Really hope she doesnt manage to get hold of one of the cats


----------



## clueless (May 26, 2008)

She is lovely. Looks as if she has had a litter. Hope she settles okay


----------



## Vixie (Nov 17, 2007)

nice pics Alan, she's a lovely looking girl, you did a really good thing. 

hope your cats OK


----------



## Guest (Jul 12, 2008)

bee112 said:


> How old is she?
> 
> Really hope she doesnt manage to get hold of one of the cats





clueless said:


> She is lovely. Looks as if she has had a litter. Hope she settles okay


She is btween 4 and 5 the owners got a rescue centre so no-ones really sure 
She had a litter before she was taken to the rescue centre but she does look like she's had one the last year or so 
I wanted her alan but hannah wouldn't swap for one of mine


----------



## Guest (Jul 12, 2008)

shes got such kind eyes...shes beautifull....is she full staffy??? shes sweet looking and so glad she gets on well wiv ur otha dogs


----------



## 709Juggalette (Jul 3, 2008)

She is a beautiful pup.


----------



## noushka05 (Mar 28, 2008)

shes lovely, well done for giving her a lovely home


----------



## jeanie (Nov 11, 2007)

Shes a lovely dog bless you for giving her a great home.


----------



## Guest (Jul 12, 2008)

Well Done Alan for taking this girl on. 
Her colour is lovely,not sure if she's a full SBT,but she's a lovely girl none the less 

oh btw Staffords never grow up lol


----------



## Guest (Jul 12, 2008)

sallyanne said:


> not sure if she's a full SBT,but she's a lovely girl none the less


Me neither, she's very small for a SBT to start with. She's a good weight for her size though which is good because we thought she was going to be underweight.

She's been brilliant with our dogs and our boarders and she's met a few new dogs on our walk this morning and been brilliant with them too. I think she'll be best of going to a home with other dogs IF we we do re-home her, I'm very tempted to keep her because she's a lovely dog and I think she'll thrive being with other dogs.

Alvey is fine although he's done a disappearing act after having his breakfast. We've made lots of progress with Ricki though, we've been able to have her off the lead around Ricki, supervised of course but she's been good and left him alone when told. I think it's just a case of getting her used to them and we'll be fine. She's shown no malice towards them since her talking to last night!

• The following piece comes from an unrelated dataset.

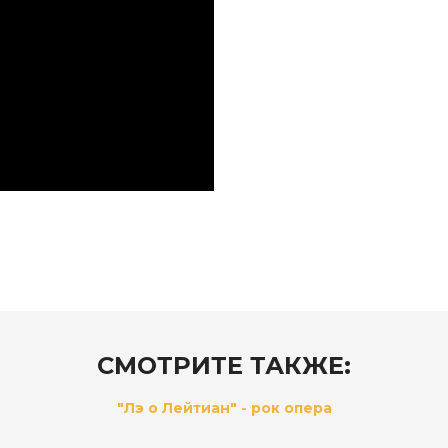
СМОТРИТЕ ТАКЖЕ:
"Лэ о Лейтиан" - рок опера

Thanks for everyones kind comments.


----------



## Guest (Jul 12, 2008)

Jem85 said:


> I wanted her alan but hannah wouldn't swap for one of mine


Is that a two for one offer?


----------



## canuckjill (Jun 25, 2008)

Lovely looking dog I like the colour it looks brindle. Good luck with the cat training...Jill


----------



## Guest (Jul 12, 2008)

ajshep1984 said:


> Me neither, she's very small for a SBT to start with. She's a good weight for her size though which is good because we thought she was going to be underweight.
> 
> She's been brilliant with our dogs and our boarders and she's met a few new dogs on our walk this morning and been brilliant with them too. I think she'll be best of going to a home with other dogs IF we we do re-home her, I'm very tempted to keep her because she's a lovely dog and I think she'll thrive being with other dogs.
> 
> ...


i sppose as the days go by wiv her seeing ur cats she will no doubt accept them as part of the group...im sure she will be fine  u will no doubt u will learn her likes and dislikes and her facial expressions.
she dont look full staffy to me tho to be honest...her face is to long and her body shape is slightly different but she deffo has alotta staffy in her...i think shes gorgeous ...a big big bigggggggg weldone to u for rescuing her x.


----------



## Guest (Jul 12, 2008)

ajshep1984 said:


> Me neither, she's very small for a SBT to start with. She's a good weight for her size though which is good because we thought she was going to be underweight.
> 
> She's been brilliant with our dogs and our boarders and she's met a few new dogs on our walk this morning and been brilliant with them too. I think she'll be best of going to a home with other dogs IF we we do re-home her, I'm very tempted to keep her because she's a lovely dog and I think she'll thrive being with other dogs.
> 
> ...


bein as she likes other dogs when can she meet cassie???


----------



## Guest (Jul 12, 2008)

ajshep1984 said:


> Is that a two for one offer?


It was last night when i walked in to find my house smelling and looking like a kennel block, I had to make hannah wait on the doorstep bless her so i could do a quick clean up


----------



## Guest (Jul 12, 2008)

claire said:


> bein as she likes other dogs when can she meet cassie???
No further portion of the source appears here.